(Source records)
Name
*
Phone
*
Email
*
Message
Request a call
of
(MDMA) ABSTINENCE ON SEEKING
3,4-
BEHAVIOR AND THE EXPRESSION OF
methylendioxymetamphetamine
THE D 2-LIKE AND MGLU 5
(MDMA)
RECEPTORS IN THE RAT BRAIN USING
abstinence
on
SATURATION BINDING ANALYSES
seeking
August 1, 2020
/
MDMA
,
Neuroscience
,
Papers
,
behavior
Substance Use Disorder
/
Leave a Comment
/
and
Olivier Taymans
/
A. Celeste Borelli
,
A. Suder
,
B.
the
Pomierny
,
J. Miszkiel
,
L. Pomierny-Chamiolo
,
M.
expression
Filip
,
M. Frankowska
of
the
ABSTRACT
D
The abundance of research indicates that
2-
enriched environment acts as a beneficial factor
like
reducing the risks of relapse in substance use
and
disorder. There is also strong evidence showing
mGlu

Work instructions:
The full set of entries should appear again, unchanged, line by line.

Task response:
Name
*
Phone
*
Email
*
Message
Request a call
of
(MDMA) ABSTINENCE ON SEEKING
3,4-
BEHAVIOR AND THE EXPRESSION OF
methylendioxymetamphetamine
THE D 2-LIKE AND MGLU 5
(MDMA)
RECEPTORS IN THE RAT BRAIN USING
abstinence
on
SATURATION BINDING ANALYSES
seeking
August 1, 2020
/
MDMA
,
Neuroscience
,
Papers
,
behavior
Substance Use Disorder
/
Leave a Comment
/
and
Olivier Taymans
/
A. Celeste Borelli
,
A. Suder
,
B.
the
Pomierny
,
J. Miszkiel
,
L. Pomierny-Chamiolo
,
M.
expression
Filip
,
M. Frankowska
of
the
ABSTRACT
D
The abundance of research indicates that
2-
enriched environment acts as a beneficial factor
like
reducing the risks of relapse in substance use
and
disorder. There is also strong evidence showing
mGlu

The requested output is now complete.